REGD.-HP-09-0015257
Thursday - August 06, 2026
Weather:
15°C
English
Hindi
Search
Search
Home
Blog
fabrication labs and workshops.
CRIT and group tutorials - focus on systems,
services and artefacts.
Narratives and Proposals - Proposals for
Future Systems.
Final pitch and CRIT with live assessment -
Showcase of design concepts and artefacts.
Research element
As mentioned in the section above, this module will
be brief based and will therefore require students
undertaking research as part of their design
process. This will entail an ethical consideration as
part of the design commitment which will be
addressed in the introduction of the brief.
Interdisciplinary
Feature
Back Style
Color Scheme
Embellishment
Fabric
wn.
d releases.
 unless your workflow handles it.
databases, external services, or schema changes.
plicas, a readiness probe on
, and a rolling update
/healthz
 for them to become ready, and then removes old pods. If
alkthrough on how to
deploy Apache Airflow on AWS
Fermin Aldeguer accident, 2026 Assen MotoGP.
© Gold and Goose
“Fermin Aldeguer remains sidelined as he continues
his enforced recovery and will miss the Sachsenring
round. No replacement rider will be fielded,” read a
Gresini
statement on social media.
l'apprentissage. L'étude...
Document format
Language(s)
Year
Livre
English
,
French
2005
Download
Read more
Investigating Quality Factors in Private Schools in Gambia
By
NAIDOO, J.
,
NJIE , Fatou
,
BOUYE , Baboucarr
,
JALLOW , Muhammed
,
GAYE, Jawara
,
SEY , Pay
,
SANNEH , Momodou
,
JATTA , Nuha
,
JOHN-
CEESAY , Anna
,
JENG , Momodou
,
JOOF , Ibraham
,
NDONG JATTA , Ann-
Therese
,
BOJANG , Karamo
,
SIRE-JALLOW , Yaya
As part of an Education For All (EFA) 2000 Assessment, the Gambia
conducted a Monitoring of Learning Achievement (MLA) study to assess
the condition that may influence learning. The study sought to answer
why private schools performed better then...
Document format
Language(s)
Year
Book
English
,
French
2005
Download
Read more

..............................

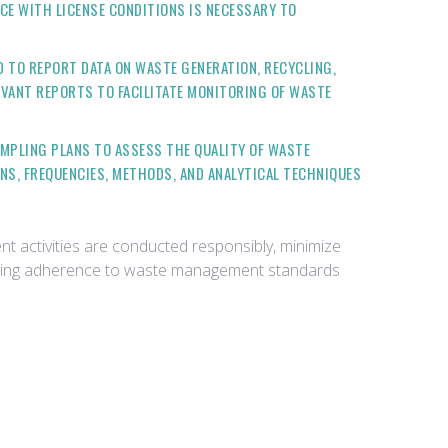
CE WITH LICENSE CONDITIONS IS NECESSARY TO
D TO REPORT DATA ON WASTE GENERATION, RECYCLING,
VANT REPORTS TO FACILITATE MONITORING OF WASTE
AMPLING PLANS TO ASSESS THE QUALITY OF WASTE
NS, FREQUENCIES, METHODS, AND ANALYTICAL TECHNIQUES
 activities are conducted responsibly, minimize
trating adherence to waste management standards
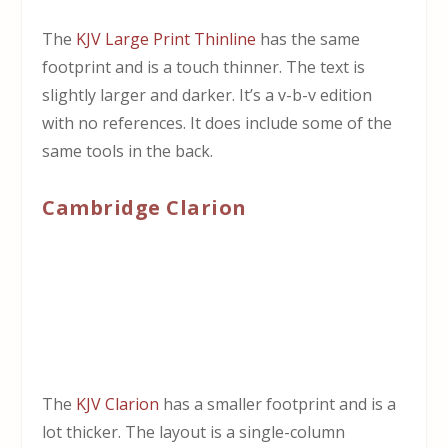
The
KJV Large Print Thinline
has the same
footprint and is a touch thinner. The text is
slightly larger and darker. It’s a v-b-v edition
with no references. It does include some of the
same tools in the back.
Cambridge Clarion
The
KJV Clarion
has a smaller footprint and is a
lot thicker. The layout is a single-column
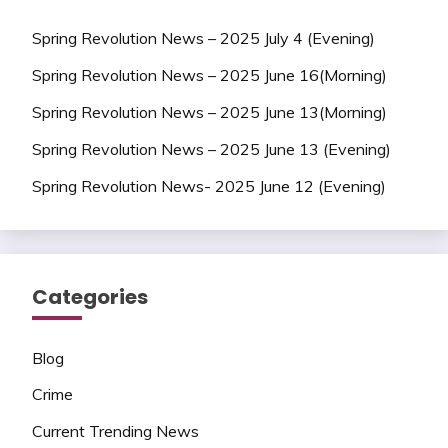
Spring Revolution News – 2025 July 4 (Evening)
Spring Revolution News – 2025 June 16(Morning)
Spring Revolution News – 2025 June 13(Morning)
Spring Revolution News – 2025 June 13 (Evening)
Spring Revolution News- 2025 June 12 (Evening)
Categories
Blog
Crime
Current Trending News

..............................

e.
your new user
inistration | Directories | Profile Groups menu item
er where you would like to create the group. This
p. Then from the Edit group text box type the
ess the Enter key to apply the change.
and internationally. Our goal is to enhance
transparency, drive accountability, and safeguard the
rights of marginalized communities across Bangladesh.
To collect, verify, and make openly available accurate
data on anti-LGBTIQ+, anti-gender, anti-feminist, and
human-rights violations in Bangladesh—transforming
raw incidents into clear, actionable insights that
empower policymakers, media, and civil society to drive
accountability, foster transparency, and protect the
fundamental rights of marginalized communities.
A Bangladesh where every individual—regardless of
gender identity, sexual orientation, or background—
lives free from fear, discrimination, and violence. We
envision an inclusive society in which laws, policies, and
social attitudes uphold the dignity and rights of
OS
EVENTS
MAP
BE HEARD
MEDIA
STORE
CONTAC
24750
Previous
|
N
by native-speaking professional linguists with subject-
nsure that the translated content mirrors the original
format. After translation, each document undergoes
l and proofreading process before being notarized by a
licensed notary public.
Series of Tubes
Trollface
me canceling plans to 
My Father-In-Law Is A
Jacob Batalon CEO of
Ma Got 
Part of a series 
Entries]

..............................

Your instructions
Each line holding "Fermin" in the records should be copied out.

Written response
Fermin Aldeguer accident, 2026 Assen MotoGP.
“Fermin Aldeguer remains sidelined as he continues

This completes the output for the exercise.